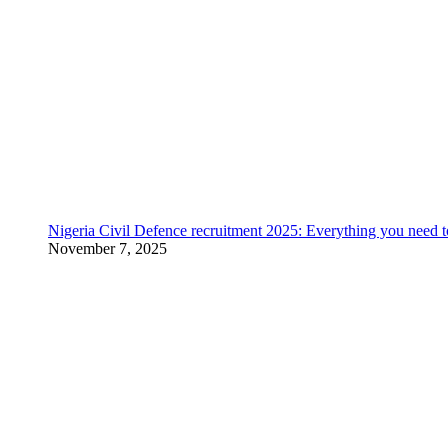
Nigeria Civil Defence recruitment 2025: Everything you need 
November 7, 2025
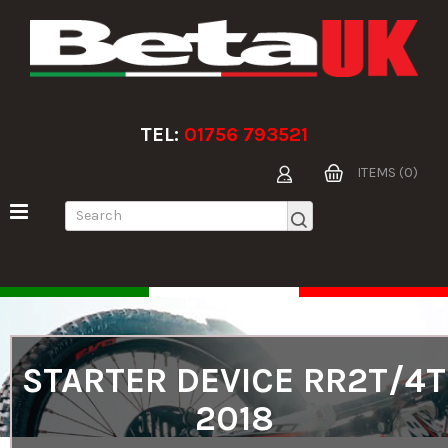
TEL:
01756 793521
ITEMS (0)
STARTER DEVICE RR2T/4T
2018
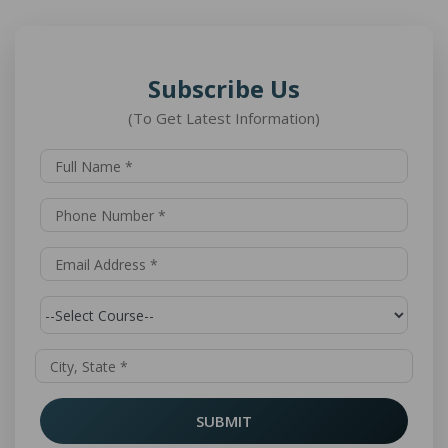
Subscribe Us
(To Get Latest Information)
SUBMIT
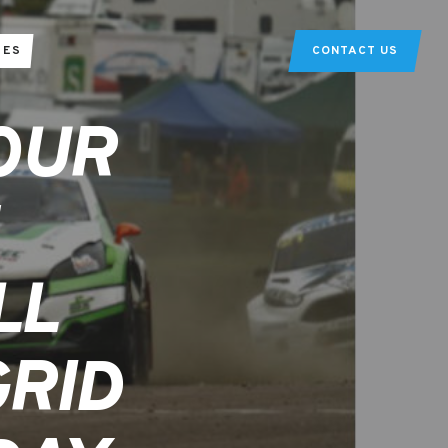
TES
CONTACT US
OUR
LL
GRID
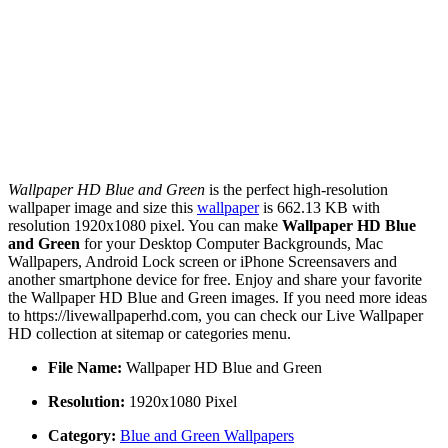
Wallpaper HD Blue and Green
is the perfect high-resolution
wallpaper image and size this
wallpaper
is 662.13 KB with
resolution 1920x1080 pixel. You can make
Wallpaper HD Blue
and Green
for your Desktop Computer Backgrounds, Mac
Wallpapers, Android Lock screen or iPhone Screensavers and
another smartphone device for free. Enjoy and share your favorite
the Wallpaper HD Blue and Green images. If you need more ideas
to https://livewallpaperhd.com, you can check our Live Wallpaper
HD collection at sitemap or categories menu.
File Name:
Wallpaper HD Blue and Green
Resolution:
1920x1080 Pixel
Category:
Blue and Green Wallpapers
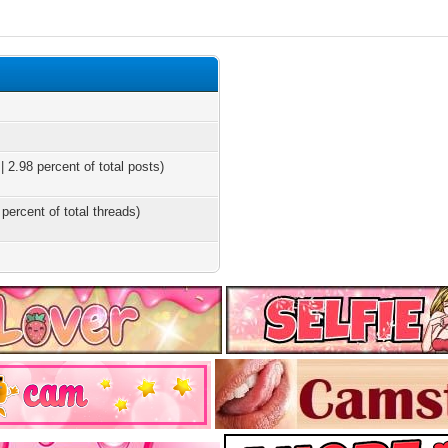
 2.98 percent of total posts)
 percent of total threads)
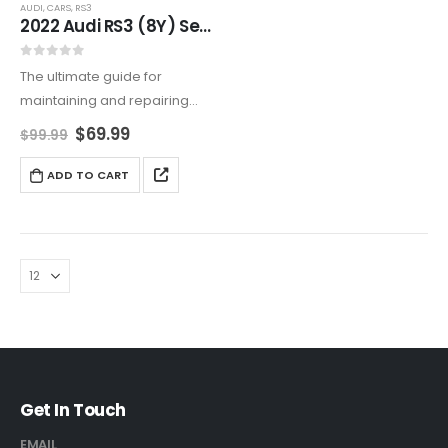
AUDI
,
CARS
,
RS3
2022 Audi RS3 (8Y) Service And Repair Manual
0
out of 5
The ultimate guide for
maintaining and repairing
your 2022 Audi RS3 (8Y). This
$
69.99
$
99.99
detailed manual includes
engine care, advanced
ADD TO CART
diagnostics, and complete
service instructions. Available
as a digital download or…
Get In Touch
EMAIL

■ ■ ■ ■ ■

» Problem description: For the material above, give again only the lines starting at the line that contains "Subscribe Us" and ending at the line that contains "resolution 1920x1080 pixel. You can make". Pictures do not belong in the copy.

» Answer to the exercise:
Subscribe Us
(To Get Latest Information)
SUBMIT
TES
CONTACT US
OUR
LL
GRID
Wallpaper HD Blue and Green
is the perfect high-resolution
wallpaper image and size this
wallpaper
is 662.13 KB with
resolution 1920x1080 pixel. You can make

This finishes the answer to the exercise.